Страшнее ночи Людмила не знала никогда. Ей казалось, что этого сероглазого паренька с белокурыми мягкими волосами над ясным лбом она знала с детства. Что она узнает его милую, добродушную улыбку, что видела именно эту полудетскую руку, которую он положил матери на плечо перед фотографом. Ему сломали руки? Выкололи эти глаза? Людмила трясущимися пальцами разложила на подушке листки ксерокопий экспертиз и не заставляла себя читать и смотреть снимки. Она, наоборот, пыталась остановить себя. Спасти себя. Но это невероятное чувство: она должна. Она не отвернется, не закроет свои глаза, пока не увидит все. Она не предаст этого парня. Этого мученика и его несчастную мать. От нее требуется так мало, но она сделает все. И все запомнит, и понесет в себе этот опыт, чтобы как-то помешать другим преступлениям. А вдруг каждый протестующий мозг обладает невидимой силой? А вдруг это что-то изменит?
Людмила спрятала все в папку, услышав шаги дочери. Катя пошла на кухню, наверное, попить. Людмила быстро погасила свет, чтобы дочь не вошла к ней. Легла на спину прямо и неподвижно. И отправилась в путь. Она была Леней. Она испытала все, что узнал он. Весь этот ужас, страх, чувство беспомощности. Адскую боль. Это отложенное на вечность облегчение — побег в смерть. Да, и в этом Людмила была с мальчиком. Уже не чужим. Настолько не чужим…
Настолько, что она стала готовиться к прощанию с рассвета. Собрала себя по кусочкам после бессонной страшной битвы с призраками, долго приводила в порядок. Вышла к дочери бледная, но спокойная и уверенная. Сказала, что дело у нее будет немного сложнее. Придется заменить собою всех родственников. После завтрака посчитала деньги, отложенные на покупки, которые стояли в длинной очереди самого необходимого. И пошла с ними в небольшой магазин. Выбрала недорогое, но строгое и красивое черное платье, черный кружевной шарф, наконец-то решилась купить себе удобные и теплые сапоги. Дома достала свой «выходной» кроличий полушубок. Примерила все, вздохнула и сходила в парикмахерскую. Попросила постричь коротко, чтобы волосы не лезли в глаза. Уложила дома сама.

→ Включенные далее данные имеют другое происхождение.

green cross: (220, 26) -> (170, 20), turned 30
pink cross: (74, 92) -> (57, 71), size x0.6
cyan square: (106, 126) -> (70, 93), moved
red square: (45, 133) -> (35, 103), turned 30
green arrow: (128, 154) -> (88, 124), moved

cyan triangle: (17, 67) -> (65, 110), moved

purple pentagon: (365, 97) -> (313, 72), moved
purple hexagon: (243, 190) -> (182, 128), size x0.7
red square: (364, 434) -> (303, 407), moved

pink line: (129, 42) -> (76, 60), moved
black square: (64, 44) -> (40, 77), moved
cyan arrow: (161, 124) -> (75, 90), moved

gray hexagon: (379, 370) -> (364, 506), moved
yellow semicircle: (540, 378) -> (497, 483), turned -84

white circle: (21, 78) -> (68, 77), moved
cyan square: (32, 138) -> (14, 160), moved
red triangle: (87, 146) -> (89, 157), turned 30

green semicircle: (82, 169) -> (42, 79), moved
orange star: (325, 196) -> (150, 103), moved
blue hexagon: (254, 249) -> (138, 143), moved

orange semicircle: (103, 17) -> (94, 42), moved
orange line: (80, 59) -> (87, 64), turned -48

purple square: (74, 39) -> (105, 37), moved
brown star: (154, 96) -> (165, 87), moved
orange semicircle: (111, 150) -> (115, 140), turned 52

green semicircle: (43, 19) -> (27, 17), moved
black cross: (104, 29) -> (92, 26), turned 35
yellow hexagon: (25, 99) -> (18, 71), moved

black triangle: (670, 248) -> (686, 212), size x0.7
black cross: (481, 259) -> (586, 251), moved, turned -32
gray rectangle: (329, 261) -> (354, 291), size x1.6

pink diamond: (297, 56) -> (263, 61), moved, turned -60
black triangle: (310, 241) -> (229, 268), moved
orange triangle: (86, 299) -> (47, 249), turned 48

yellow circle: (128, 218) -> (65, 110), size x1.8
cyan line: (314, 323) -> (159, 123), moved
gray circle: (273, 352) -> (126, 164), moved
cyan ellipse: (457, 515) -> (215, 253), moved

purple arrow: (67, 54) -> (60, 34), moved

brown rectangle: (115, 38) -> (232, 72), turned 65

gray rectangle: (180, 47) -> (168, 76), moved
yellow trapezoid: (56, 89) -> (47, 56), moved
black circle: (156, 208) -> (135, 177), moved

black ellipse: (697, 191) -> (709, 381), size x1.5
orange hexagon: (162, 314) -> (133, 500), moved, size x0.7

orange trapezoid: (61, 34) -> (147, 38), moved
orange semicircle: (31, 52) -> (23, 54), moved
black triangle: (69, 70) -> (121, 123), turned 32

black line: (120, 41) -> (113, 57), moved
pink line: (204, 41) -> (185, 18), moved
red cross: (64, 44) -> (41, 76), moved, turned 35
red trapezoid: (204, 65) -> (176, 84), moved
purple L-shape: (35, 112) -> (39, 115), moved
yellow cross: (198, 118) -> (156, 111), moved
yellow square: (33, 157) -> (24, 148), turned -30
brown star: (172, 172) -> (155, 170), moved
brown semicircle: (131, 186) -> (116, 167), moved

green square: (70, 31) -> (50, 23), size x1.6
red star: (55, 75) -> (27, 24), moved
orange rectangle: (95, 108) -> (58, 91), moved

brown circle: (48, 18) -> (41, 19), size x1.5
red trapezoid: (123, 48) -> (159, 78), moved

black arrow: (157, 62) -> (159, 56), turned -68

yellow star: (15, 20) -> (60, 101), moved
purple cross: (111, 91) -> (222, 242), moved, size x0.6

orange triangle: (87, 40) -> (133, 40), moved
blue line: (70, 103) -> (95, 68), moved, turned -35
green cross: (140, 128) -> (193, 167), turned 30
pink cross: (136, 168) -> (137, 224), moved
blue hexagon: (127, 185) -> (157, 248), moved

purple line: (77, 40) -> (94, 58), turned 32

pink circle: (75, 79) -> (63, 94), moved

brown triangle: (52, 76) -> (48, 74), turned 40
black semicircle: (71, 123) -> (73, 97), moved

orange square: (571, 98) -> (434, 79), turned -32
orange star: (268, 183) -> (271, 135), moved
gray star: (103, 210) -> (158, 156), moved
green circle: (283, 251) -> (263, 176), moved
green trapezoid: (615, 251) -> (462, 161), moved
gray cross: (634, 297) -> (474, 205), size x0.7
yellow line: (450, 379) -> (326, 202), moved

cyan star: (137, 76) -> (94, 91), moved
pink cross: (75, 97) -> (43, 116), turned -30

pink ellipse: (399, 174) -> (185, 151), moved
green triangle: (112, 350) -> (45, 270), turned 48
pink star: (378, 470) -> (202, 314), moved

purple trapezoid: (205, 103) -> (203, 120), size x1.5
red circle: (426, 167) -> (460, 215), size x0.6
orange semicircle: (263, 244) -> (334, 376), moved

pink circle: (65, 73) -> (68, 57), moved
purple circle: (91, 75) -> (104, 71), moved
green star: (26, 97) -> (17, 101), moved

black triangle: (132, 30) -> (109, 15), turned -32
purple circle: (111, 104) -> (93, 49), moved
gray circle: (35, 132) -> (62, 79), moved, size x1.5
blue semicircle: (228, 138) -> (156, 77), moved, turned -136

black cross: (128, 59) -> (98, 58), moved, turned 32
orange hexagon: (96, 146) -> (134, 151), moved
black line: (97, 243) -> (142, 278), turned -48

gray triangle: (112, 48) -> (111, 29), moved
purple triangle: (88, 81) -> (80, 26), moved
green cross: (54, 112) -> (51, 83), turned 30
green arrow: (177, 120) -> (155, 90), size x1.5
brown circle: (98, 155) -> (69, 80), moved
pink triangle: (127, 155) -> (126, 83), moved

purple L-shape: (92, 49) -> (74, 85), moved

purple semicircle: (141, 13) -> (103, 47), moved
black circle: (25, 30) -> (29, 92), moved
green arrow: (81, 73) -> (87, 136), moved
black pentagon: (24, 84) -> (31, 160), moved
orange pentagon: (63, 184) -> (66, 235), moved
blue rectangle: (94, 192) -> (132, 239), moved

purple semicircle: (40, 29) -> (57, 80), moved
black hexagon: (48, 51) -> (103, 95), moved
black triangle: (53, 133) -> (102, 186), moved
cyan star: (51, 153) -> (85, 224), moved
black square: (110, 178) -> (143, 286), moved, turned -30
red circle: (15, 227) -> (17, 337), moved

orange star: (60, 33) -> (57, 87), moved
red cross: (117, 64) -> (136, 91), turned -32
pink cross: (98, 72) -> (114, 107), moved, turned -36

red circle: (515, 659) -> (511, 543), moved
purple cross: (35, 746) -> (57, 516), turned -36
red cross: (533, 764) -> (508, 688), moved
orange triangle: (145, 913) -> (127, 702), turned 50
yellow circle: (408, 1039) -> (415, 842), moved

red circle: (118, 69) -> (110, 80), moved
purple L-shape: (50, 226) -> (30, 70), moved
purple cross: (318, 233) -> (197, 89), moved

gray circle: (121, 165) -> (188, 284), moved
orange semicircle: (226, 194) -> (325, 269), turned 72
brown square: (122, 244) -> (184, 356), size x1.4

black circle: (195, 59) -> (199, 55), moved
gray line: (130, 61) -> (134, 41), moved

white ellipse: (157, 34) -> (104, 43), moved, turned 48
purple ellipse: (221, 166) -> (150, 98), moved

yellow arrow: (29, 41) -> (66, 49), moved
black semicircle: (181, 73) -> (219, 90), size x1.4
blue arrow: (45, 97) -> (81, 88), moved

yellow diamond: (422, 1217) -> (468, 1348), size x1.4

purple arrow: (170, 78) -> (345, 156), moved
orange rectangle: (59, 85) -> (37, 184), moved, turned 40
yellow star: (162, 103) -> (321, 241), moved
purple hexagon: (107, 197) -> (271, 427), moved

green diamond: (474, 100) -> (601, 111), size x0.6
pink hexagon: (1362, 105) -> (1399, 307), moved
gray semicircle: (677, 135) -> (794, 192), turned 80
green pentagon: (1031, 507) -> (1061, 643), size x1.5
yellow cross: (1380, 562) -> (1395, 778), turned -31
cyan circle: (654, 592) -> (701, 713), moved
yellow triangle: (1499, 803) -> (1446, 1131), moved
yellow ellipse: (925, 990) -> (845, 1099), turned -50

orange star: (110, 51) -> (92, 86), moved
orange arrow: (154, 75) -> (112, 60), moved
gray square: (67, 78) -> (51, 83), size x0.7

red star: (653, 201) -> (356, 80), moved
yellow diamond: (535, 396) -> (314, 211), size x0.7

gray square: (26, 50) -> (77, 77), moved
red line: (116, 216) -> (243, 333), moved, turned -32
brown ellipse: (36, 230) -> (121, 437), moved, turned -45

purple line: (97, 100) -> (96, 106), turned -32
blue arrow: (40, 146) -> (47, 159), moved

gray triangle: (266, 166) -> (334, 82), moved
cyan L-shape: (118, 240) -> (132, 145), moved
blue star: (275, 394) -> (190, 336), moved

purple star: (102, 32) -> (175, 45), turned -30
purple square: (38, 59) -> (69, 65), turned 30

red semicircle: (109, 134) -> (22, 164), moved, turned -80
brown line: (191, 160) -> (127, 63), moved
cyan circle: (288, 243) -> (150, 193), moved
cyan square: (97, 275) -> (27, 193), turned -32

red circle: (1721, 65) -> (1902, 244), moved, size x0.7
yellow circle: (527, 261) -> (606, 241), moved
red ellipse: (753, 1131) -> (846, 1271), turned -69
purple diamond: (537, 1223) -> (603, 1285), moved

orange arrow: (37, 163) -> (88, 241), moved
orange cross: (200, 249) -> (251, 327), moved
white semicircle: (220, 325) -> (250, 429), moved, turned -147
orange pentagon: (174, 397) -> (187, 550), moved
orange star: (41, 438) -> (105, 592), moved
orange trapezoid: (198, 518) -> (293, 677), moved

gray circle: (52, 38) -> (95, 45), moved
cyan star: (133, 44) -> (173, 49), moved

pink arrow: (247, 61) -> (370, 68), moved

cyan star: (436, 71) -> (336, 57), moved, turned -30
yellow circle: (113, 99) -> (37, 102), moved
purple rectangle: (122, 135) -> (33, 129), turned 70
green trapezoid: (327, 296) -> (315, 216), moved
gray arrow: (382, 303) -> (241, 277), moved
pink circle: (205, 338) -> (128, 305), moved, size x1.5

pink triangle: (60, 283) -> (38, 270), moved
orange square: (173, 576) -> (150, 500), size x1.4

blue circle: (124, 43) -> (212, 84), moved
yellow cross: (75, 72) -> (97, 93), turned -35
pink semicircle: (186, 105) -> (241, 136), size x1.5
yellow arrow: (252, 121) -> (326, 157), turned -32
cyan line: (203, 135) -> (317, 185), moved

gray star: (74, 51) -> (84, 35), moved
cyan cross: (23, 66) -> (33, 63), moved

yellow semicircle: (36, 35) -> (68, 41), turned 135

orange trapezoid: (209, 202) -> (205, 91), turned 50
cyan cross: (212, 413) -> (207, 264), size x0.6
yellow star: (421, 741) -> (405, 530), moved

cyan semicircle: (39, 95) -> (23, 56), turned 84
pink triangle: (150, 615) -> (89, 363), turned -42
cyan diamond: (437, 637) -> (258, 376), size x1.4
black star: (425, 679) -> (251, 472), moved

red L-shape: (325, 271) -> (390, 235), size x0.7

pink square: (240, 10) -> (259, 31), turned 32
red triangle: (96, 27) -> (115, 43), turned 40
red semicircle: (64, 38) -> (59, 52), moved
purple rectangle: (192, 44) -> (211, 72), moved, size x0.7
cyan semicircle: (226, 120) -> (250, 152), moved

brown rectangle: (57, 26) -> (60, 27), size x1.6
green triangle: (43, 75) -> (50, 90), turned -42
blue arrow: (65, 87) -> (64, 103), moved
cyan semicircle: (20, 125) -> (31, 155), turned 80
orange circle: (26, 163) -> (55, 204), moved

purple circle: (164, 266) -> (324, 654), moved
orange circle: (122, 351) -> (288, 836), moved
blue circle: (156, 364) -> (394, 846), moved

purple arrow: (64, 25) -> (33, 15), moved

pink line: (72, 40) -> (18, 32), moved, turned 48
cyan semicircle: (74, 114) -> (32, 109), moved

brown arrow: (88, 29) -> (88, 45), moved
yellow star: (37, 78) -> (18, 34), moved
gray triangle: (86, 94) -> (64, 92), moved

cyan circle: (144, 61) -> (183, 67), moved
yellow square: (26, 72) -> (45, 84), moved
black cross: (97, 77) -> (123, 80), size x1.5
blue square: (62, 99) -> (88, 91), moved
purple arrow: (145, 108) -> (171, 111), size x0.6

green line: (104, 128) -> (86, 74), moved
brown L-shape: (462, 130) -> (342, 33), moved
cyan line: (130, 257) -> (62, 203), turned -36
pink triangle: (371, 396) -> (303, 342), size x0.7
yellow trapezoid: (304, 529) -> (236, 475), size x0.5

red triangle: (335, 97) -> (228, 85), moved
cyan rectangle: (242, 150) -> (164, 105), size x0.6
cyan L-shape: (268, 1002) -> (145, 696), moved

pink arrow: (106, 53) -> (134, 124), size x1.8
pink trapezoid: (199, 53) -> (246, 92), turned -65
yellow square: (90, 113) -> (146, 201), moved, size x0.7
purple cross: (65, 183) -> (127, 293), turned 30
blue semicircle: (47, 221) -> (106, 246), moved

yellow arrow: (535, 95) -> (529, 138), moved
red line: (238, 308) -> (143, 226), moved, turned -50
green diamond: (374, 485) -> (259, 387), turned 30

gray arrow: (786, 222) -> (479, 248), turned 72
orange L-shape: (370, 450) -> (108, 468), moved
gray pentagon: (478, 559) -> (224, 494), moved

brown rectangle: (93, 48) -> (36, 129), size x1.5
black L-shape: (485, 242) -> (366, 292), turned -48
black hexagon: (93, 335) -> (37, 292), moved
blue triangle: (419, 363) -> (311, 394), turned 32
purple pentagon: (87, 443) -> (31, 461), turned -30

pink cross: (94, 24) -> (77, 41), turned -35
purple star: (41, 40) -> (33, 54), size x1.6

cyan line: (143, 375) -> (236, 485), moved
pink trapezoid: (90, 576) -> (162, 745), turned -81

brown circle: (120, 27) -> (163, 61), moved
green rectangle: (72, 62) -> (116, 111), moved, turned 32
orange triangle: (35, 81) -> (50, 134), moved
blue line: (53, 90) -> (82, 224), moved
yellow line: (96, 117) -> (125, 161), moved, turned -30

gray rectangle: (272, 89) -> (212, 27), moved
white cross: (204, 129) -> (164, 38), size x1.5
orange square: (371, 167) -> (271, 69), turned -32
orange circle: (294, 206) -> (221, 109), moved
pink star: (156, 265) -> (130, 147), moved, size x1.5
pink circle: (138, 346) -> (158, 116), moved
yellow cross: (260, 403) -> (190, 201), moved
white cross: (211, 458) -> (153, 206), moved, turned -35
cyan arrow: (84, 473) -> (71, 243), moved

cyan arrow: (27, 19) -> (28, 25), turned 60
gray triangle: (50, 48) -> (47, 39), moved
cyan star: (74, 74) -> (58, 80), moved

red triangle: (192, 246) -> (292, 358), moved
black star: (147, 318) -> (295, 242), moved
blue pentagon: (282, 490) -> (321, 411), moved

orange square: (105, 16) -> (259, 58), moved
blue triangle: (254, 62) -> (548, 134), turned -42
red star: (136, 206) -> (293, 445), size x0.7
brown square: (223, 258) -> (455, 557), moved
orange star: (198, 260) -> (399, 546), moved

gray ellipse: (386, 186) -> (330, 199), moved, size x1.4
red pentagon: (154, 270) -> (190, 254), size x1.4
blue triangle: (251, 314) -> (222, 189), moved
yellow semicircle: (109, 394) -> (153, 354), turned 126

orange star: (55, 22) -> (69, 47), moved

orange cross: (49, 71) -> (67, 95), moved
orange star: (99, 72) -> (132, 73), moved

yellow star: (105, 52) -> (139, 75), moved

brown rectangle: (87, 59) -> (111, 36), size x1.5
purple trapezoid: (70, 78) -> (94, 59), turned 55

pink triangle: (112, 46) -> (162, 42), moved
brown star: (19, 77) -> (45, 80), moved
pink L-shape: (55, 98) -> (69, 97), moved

В день похорон Людмила вышла из дома, села в машину Тамары Ивановны, вернула ей папку. Спросила:
— На кладбище люди будут?
— Наверное. Если кто-то придет, разгонять не станут. Просто не разрешили речи произносить. Мы — организация.
— Понятно. Я — нет. Не организация. Хочу попрощаться с Леней.
На месте она шла перед Тамарой Ивановной. Встретила автобус с гробом, давала распоряжения сотрудникам. Она уже хорошо знала процедуру и людей. Женщины из Комитета солдатских матерей принесли венки и букеты. Отпевать Леню в церкви не разрешили исходя из «версии» самоубийства. И все пошли за гробом и Людмилой как за единственной родственницей.
Люди подходили, но нерешительно, держались на дистанции. Это были, судя по всему, одноклассники Лени. Они стояли, потрясенные и растерянные. Одна девочка судорожно всхлипывала, глядя на цинковый гроб. Людмилу взял за локоть мужчина в рясе и с бородой. Пошептал, что за деньги он может прямо тут прочитать молитву.
— Спасибо, не нужно, — ответила Людмила. — Раз нашему мальчику нельзя в церковь, значит, обойдемся. Бог нас видит, вам это известно не хуже, чем мне.
В небольшой толпе стояли и явно казенные люди. Когда Тамара Ивановна достала камеру, чтобы снимать на видео, они тоже начали снимать. Возможно, конечно, это были журналисты, хотя им вроде бы запретили приходить.
У могилы Людмила взяла из рук Тамары Ивановны большой портрет Лени Зимина, поставила у гроба. Затем сняла свой крестик и положила у портрета. Вокруг разложила принесенные цветы. Повернулась к тихой толпе.
— Люди, дети, — сказала она. — За этим портретом, под этой крышкой спит Леня Зимин, которого вы все знаете. Его мать не смогла встать, чтобы проводить сына. Я здесь за нее. Я просто ее друг. И я тоже мать Лени. Все женщины теперь — матери Лени, потому что тогда и там некому его было защитить. Мы сделаем это сейчас. Мы проводим его как родного человека. Как героя. Он был один против зла. И раз его убили, значит, он был во всем прав. Он не сдался силе.
— Минуточку, — рядом с Людмилой оказался невысокий человек в штатском. — Что за речи? Будьте любезны, ваши документы.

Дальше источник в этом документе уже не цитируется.